Principal investigator Dr Mikhail Kosiborod, of Saint Luke's Mid-America Heart Institute in Kansas City, said: "To our knowledge, this is the first trial of a pharmacologic agent to specifically target obesity as a treatment strategy for HFpEF, and the magnitude of the benefits we observed is the largest seen with any agent in HFpEF."
He added: "This will likely have a significant impact on clinical practice, especially since there is a dearth of efficacious therapies in this vulnerable patient group."
He also said that the findings should spark a change in the way obesity in people with heart failure is viewed, suggesting that, in HFpEF at least, "obesity is not simply a comorbidity in patients with HFpEF, but a root cause and a target for therapeutic intervention."
The data provides another compelling endorsement for semaglutide, which is at the head of a series of new obesity therapies addressing GLP-1 and other targets, and keeps Novo Nordisk's drug ahead of challengers like Eli Lilly's combined GLP-1/GIP agonist Mounjaro (tirzepatide).
The STEP-HFpEF data have emerged shortly after semaglutide became the first drug in the category to reduce cardiovascular outcomes in the phase 3 SELECT trial, revealing that it reduced the risk of major adverse cardiovascular events (MACE) by 20% compared to placebo.

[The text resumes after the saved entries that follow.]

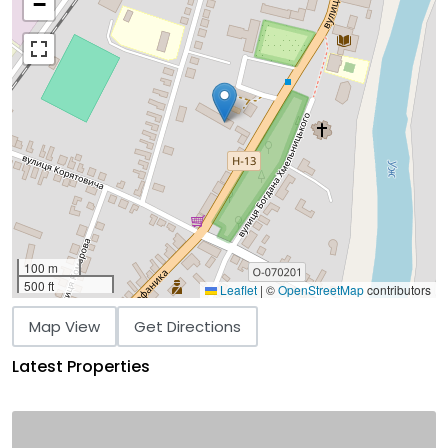
−
100 m
500 ft
Leaflet
|
©
OpenStreetMap
contributors
Map View
Get Directions
Latest Properties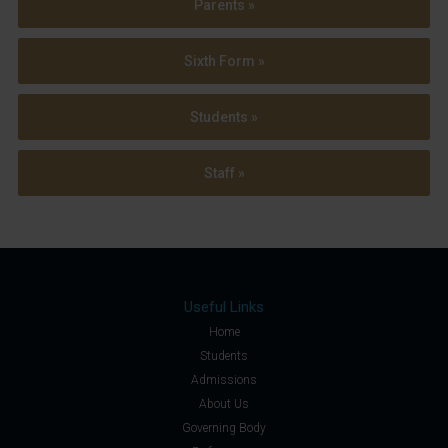
Parents »
Sixth Form »
Students »
Staff »
Useful Links
Home
Students
Admissions
About Us
Governing Body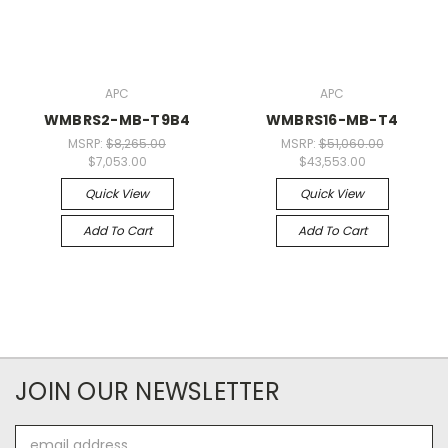
APC
APC
WMBRS2-MB-T9B4
WMBRS16-MB-T4
MSRP:
$8,265.00
MSRP:
$51,060.00
$7,053.00
$43,553.00
Quick View
Quick View
Add To Cart
Add To Cart
JOIN OUR NEWSLETTER
Email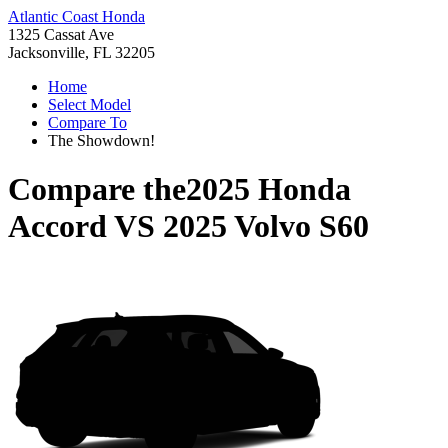
Atlantic Coast Honda
1325 Cassat Ave
Jacksonville, FL 32205
Home
Select Model
Compare To
The Showdown!
Compare the
2025 Honda
Accord
VS
2025 Volvo S60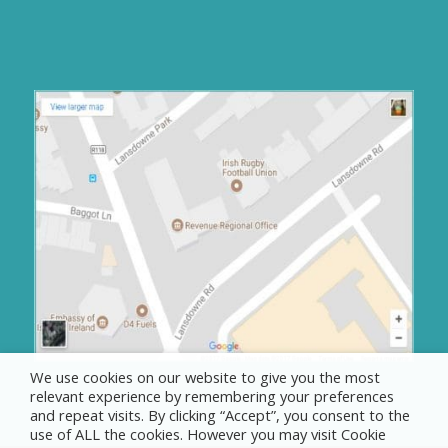
We use cookies on our website to give you the most
relevant experience by remembering your preferences
and repeat visits. By clicking “Accept”, you consent to the
use of ALL the cookies. However you may visit Cookie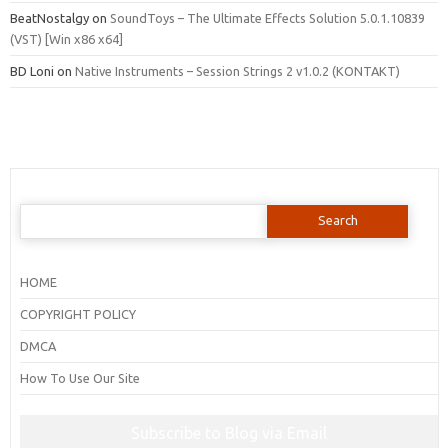
BeatNostalgy
on
SoundToys – The Ultimate Effects Solution 5.0.1.10839
(VST) [Win x86 x64]
BD Loni
on
Native Instruments – Session Strings 2 v1.0.2 (KONTAKT)
Search
for:
HOME
COPYRIGHT POLICY
DMCA
How To Use Our Site
Subscribe to Blog via Email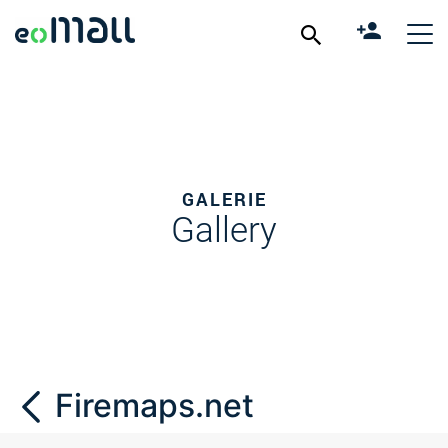
GALERIE
Gallery
Firemaps.net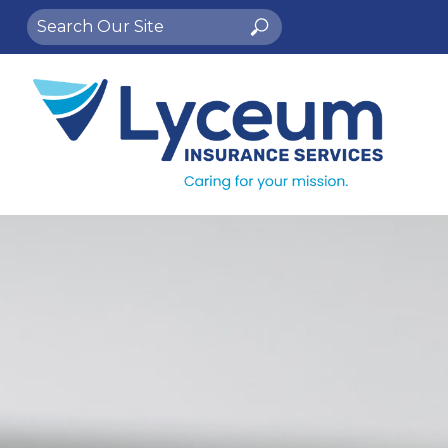
Search
Search
for: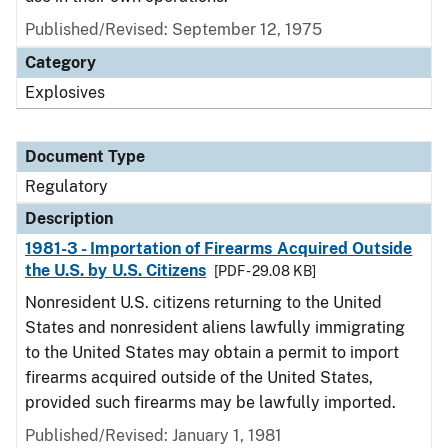
Published/Revised: September 12, 1975
Category
Explosives
Document Type
Regulatory
Description
1981-3 - Importation of Firearms Acquired Outside
the U.S. by U.S. Citizens
[PDF - 29.08 KB]
Nonresident U.S. citizens returning to the United
States and nonresident aliens lawfully immigrating
to the United States may obtain a permit to import
firearms acquired outside of the United States,
provided such firearms may be lawfully imported.
Published/Revised: January 1, 1981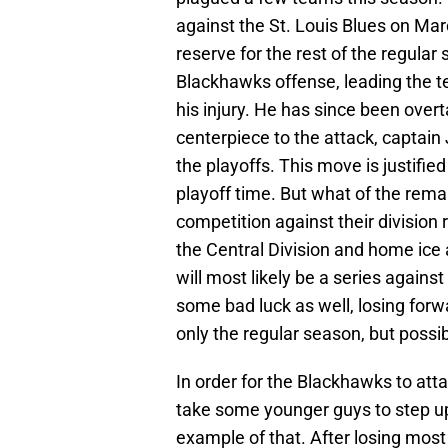
against the St. Louis Blues on Mar
reserve for the rest of the regula
Blackhawks offense, leading the te
his injury. He has since been over
centerpiece to the attack, captai
the playoffs. This move is justifie
playoff time. But what of the rema
competition against their division
the Central Division and home ice a
will most likely be a series again
some bad luck as well, losing forw
only the regular season, but possib
In order for the Blackhawks to atta
take some younger guys to step up
example of that. After losing most o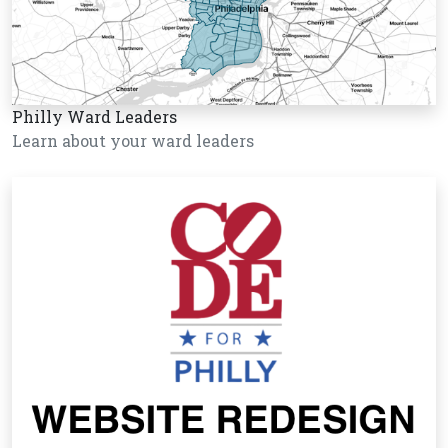
Philly Ward Leaders
Learn about your ward leaders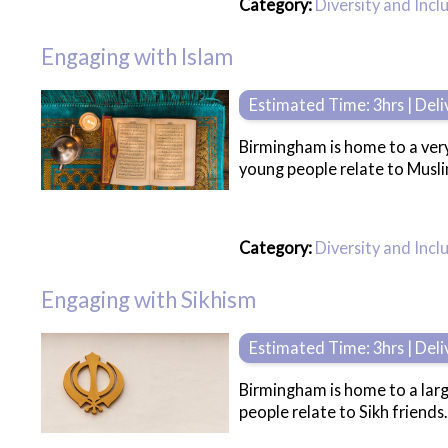
Category:
Diversity and Incl
Engaging with Islam
Estimated Time: 3hrs | Del
Birmingham is home to a very
young people relate to Musli
Category:
Diversity and Incl
Engaging with Sikhism
Estimated Time: 3hrs | Del
Birmingham is home to a larg
people relate to Sikh friends.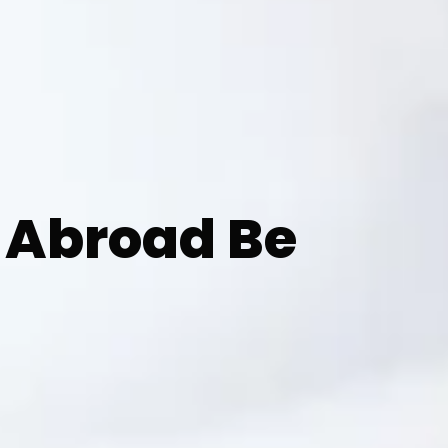
 Abroad Be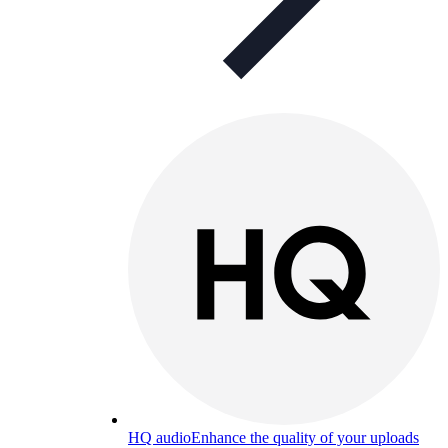
HQ audio
Enhance the quality of your uploads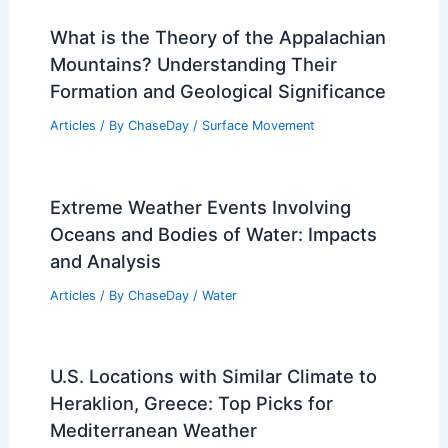
What is the Theory of the Appalachian
Mountains? Understanding Their
Formation and Geological Significance
Articles
/ By
ChaseDay
/
Surface Movement
Extreme Weather Events Involving
Oceans and Bodies of Water: Impacts
and Analysis
Articles
/ By
ChaseDay
/
Water
U.S. Locations with Similar Climate to
Heraklion, Greece: Top Picks for
Mediterranean Weather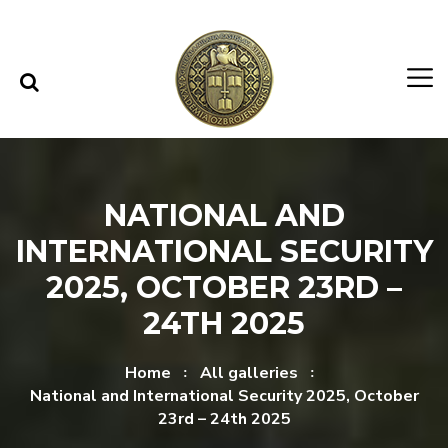
Skip to content
Skip to menu
NATIONAL AND
INTERNATIONAL SECURITY
2025, OCTOBER 23RD –
24TH 2025
Home
All galleries
National and International Security 2025, October
23rd – 24th 2025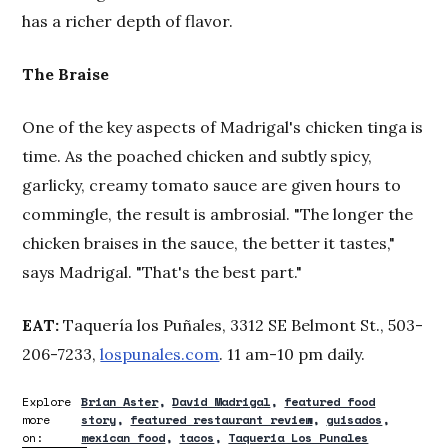
has a richer depth of flavor.
The Braise
One of the key aspects of Madrigal's chicken tinga is
time. As the poached chicken and subtly spicy,
garlicky, creamy tomato sauce are given hours to
commingle, the result is ambrosial. "The longer the
chicken braises in the sauce, the better it tastes,"
says Madrigal. "That's the best part."
EAT:
Taquería los Puñales, 3312 SE Belmont St., 503-
206-7233,
lospunales.com
. 11 am-10 pm daily.
Explore
Brian Aster
David Madrigal
featured food
more
story
featured restaurant review
guisados
on:
mexican food
tacos
Taqueria Los Punales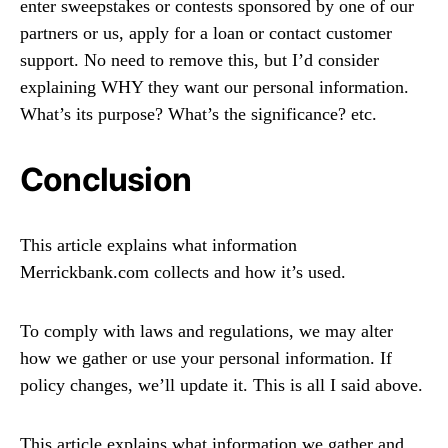
enter sweepstakes or contests sponsored by one of our
partners or us, apply for a loan or contact customer
support. No need to remove this, but I’d consider
explaining WHY they want our personal information.
What’s its purpose? What’s the significance? etc.
Conclusion
This article explains what information
Merrickbank.com collects and how it’s used.
To comply with laws and regulations, we may alter
how we gather or use your personal information. If
policy changes, we’ll update it. This is all I said above.
This article explains what information we gather and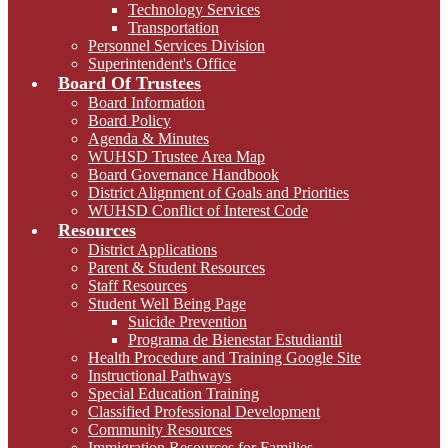
Technology Services
Transportation
Personnel Services Division
Superintendent's Office
Board Of Trustees
Board Information
Board Policy
Agenda & Minutes
WUHSD Trustee Area Map
Board Governance Handbook
District Alignment of Goals and Priorities
WUHSD Conflict of Interest Code
Resources
District Applications
Parent & Student Resources
Staff Resources
Student Well Being Page
Suicide Prevention
Programa de Bienestar Estudiantil
Health Procedure and Training Google Site
Instructional Pathways
Special Education Training
Classified Professional Development
Community Resources
Immigration Resources for Families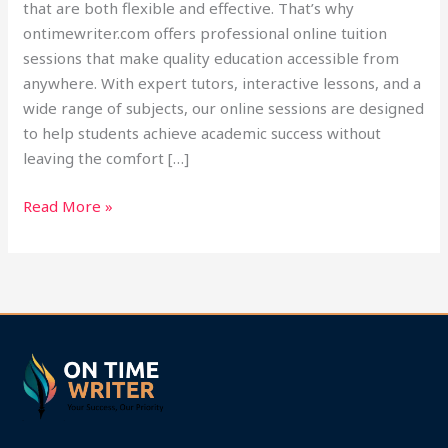
that are both flexible and effective. That’s why
ontimewriter.com offers professional online tuition
sessions that make quality education accessible from
anywhere. With expert tutors, interactive lessons, and a
wide range of subjects, our online sessions are designed
to help students achieve academic success without
leaving the comfort […]
Read More »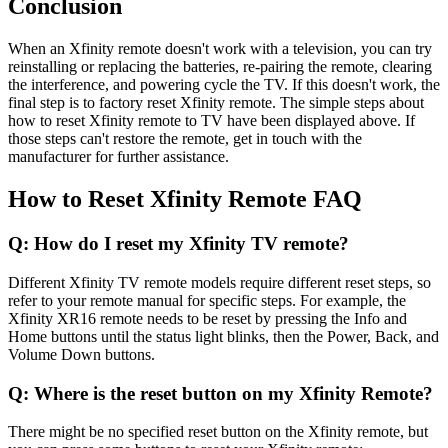
Conclusion
When an Xfinity remote doesn't work with a television, you can try
reinstalling or replacing the batteries, re-pairing the remote, clearing
the interference, and powering cycle the TV. If this doesn't work, the
final step is to factory reset Xfinity remote. The simple steps about
how to reset Xfinity remote to TV have been displayed above. If
those steps can't restore the remote, get in touch with the
manufacturer for further assistance.
How to Reset Xfinity Remote FAQ
Q: How do I reset my Xfinity TV remote?
Different Xfinity TV remote models require different reset steps, so
refer to your remote manual for specific steps. For example, the
Xfinity XR16 remote needs to be reset by pressing the Info and
Home buttons until the status light blinks, then the Power, Back, and
Volume Down buttons.
Q: Where is the reset button on my Xfinity Remote?
There might be no specified reset button on the Xfinity remote, but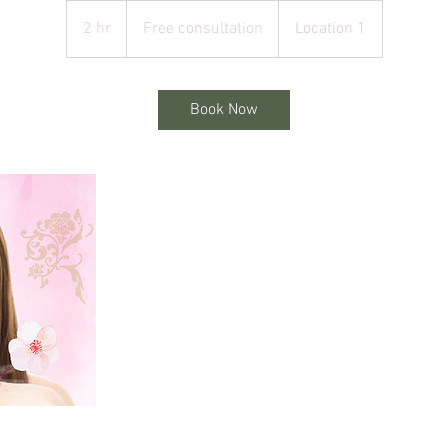
Free
consultation
2 hr
2
Free consultation
Location 1
h
r
Book Now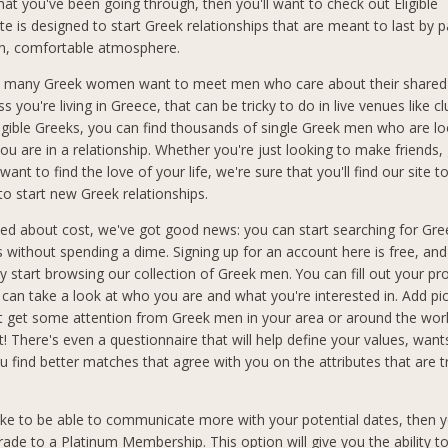
hat you've been going through, then you'll want to check out Eligible
te is designed to start Greek relationships that are meant to last by p
fun, comfortable atmosphere.
 many Greek women want to meet men who care about their shared 
ss you're living in Greece, that can be tricky to do in live venues like cl
ligible Greeks, you can find thousands of single Greek men who are lo
ou are in a relationship. Whether you're just looking to make friends,
want to find the love of your life, we're sure that you'll find our site t
to start new Greek relationships.
ried about cost, we've got good news: you can start searching for Gr
ks without spending a dime. Signing up for an account here is free, an
 start browsing our collection of Greek men. You can fill out your pro
an take a look at who you are and what you're interested in. Add pic
t get some attention from Greek men in your area or around the wo
t! There's even a questionnaire that will help define your values, wan
you find better matches that agree with you on the attributes that are 
like to be able to communicate more with your potential dates, then y
rade to a Platinum Membership. This option will give you the ability t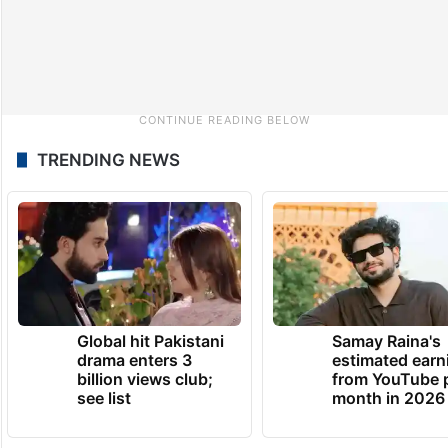
TRENDING NEWS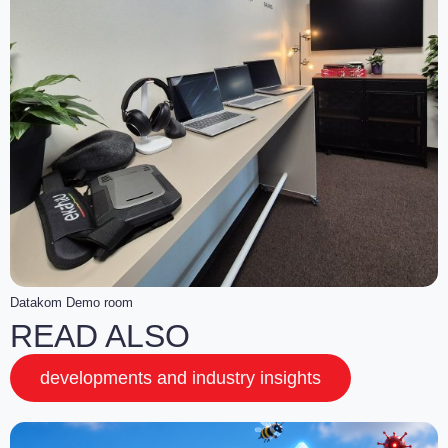
Datakom Demo room
READ ALSO
developments and industry insights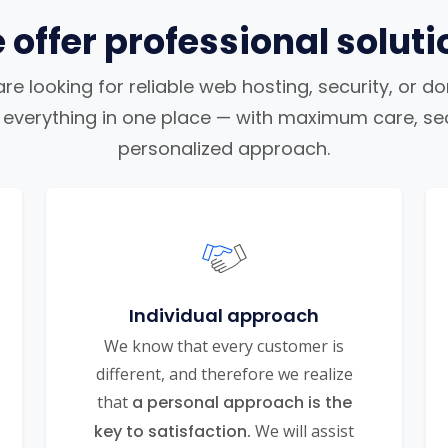
 offer professional soluti
e looking for reliable web hosting, security, or d
nd everything in one place — with maximum care, sec
personalized approach.
Individual approach
We know that every customer is
different, and therefore we realize
that
a personal approach is the
key to satisfaction.
We will assist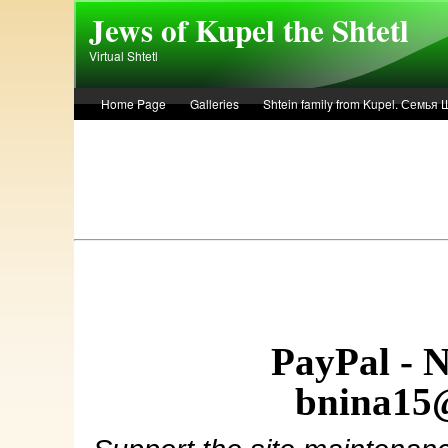
Skip to main content
Jews of Kupel the Shtetl
Virtual Shtetl
Home Page
Galleries
Shtein family from Kupel. Семья
Лето 1936 года в Купеле. Рассказ Евы Лоздерник. Summer of 
PayPal - 
bnina15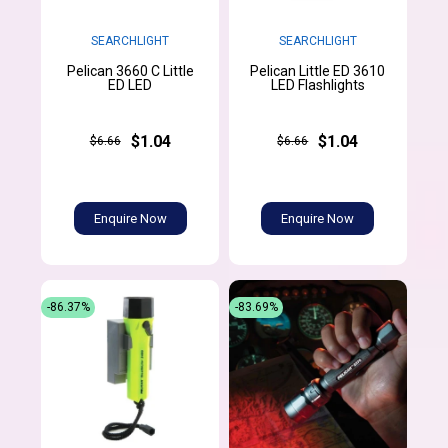
SEARCHLIGHT
SEARCHLIGHT
Pelican 3660 C Little
Pelican Little ED 3610
ED LED
LED Flashlights
$1.04
$1.04
$6.66
$6.66
Enquire Now
Enquire Now
-86.37%
-83.69%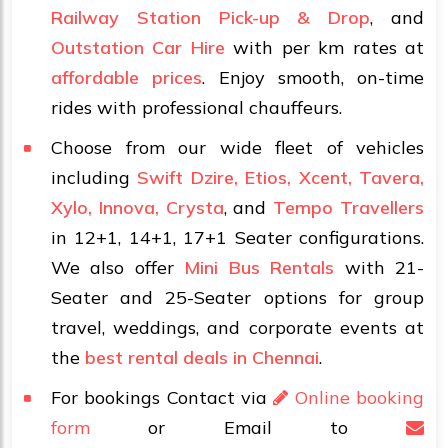
Railway Station Pick-up & Drop
, and
Outstation Car Hire
with per km rates at
affordable prices
. Enjoy smooth, on-time
rides with professional chauffeurs.
Choose from our wide fleet of vehicles
including
Swift Dzire, Etios, Xcent, Tavera,
Xylo, Innova, Crysta
, and
Tempo Travellers
in 12+1, 14+1, 17+1 Seater configurations.
We also offer
Mini Bus Rentals
with 21-
Seater and 25-Seater options for group
travel, weddings, and corporate events at
the
best rental deals in Chennai
.
For bookings Contact via
Online booking
form
or Email to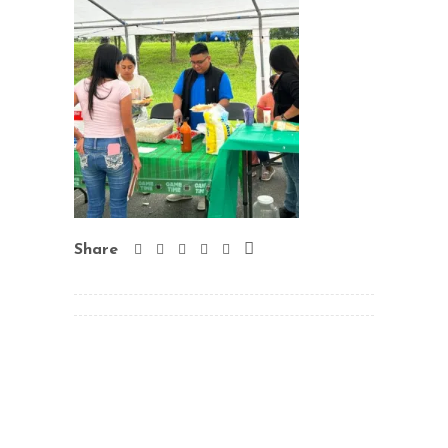
Share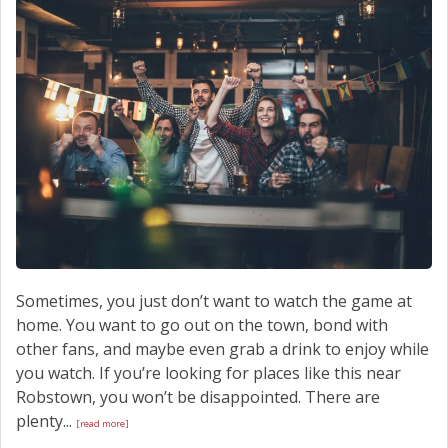
SCHEDULE SERVICE
CONTACT US
Sometimes, you just don’t want to watch the game at
home. You want to go out on the town, bond with
other fans, and maybe even grab a drink to enjoy while
you watch. If you’re looking for places like this near
Robstown, you won’t be disappointed. There are
plenty...
[read more]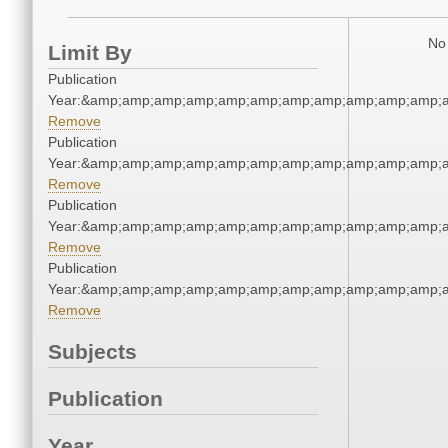
No 
Limit By
Publication
Year:&amp;amp;amp;amp;amp;amp;amp;amp;amp;amp;amp;a
Remove
Publication
Year:&amp;amp;amp;amp;amp;amp;amp;amp;amp;amp;amp;a
Remove
Publication
Year:&amp;amp;amp;amp;amp;amp;amp;amp;amp;amp;amp;a
Remove
Publication
Year:&amp;amp;amp;amp;amp;amp;amp;amp;amp;amp;amp;a
Remove
Subjects
Publication
Year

The results also fire a shot across the bows of other therapies for HFpEF, including SGLT2 inhibitors from AstraZeneca and Eli Lilly/Boehringer Ingelheim – respectively Farxiga (dapagliflozin) and Jardiance (empagliflozin) – as well as Novartis' Entresto (sacubitril/valsartan). The severity and progressive nature of heart failure mean, however, that the drugs may well be used in tandem if semaglutide gets an HFpEF claim added to its label in future.
"We are delighted with the results from STEP HFpEF […] and look forward to working closely with the clinical community and regulators to help realise this potential over the coming months," commented Novo Nordisk's head of development, Martin Lange.